Le méthane martien de plus en plus énigmatique...

ActualitéClassé sous :Astronomie , Les planètes , méthane de Mars

Pourquoi l'atmosphère de la Planète rouge concentre-t-elle le méthane dans une seule région ? Parce qu'il est produit là seulement et qu'il est ensuite détruit par l'atmosphère. L'explication est logique... mais aucun phénomène connu n'explique une destruction aussi efficace, expliquent deux chercheurs français, pour qui Mars est vraiment invivable.

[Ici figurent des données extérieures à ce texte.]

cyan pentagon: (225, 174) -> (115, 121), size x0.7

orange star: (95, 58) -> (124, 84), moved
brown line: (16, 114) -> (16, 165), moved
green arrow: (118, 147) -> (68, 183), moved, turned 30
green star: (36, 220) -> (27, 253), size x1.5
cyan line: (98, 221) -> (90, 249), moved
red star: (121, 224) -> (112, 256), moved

Mais pourquoi le méthane n'est-il pas plus régulièrement réparti dans l'atmosphère de Mars ? Ici les concentrations mesurées, en fausses couleurs, décroissant selon l'ordre rouge, jaune, vert et bleu. © Nasa

En 2003, des émanations de méthane avait été détectées dans l'atmosphère martienne, une découverte confirmée en 2004 par Thérèse Encrenaz grâce aux données de Mars Express. L'observation avait suscité un certain émoi chez les planétologues car le méthane (CH4) est détruit dans l'atmosphère à l'échelle de quelques siècles. Si donc on en observe c'est que la planète en produit encore, de manière plus ou moins régulière et même en quantités importantes. Mars serait donc une planète vivante au sens géologique du terme, avec des mécanismes encore à l'œuvre et peut-être volcaniques, qui n'ont jamais été observés. Certains allaient même plus loin, se plaisant à imaginer des organismes vivants enfouis dans le sous-sol et émettant ce gaz, qui, sur notre planète, est surtout d'origine biologique.

La question la plus épineuse est celle de la distribution du méthane dans l'atmosphère. Loin d'être homogène, elle est concentrée autour d'un vaste territoire, quelque part dans l'hémisphère nord. Si le lieu de production est là, c'est que le méthane doit être détruit dans l'atmosphère suffisamment rapidement pour ne pas avoir le temps de s'étaler tout autour de la planète.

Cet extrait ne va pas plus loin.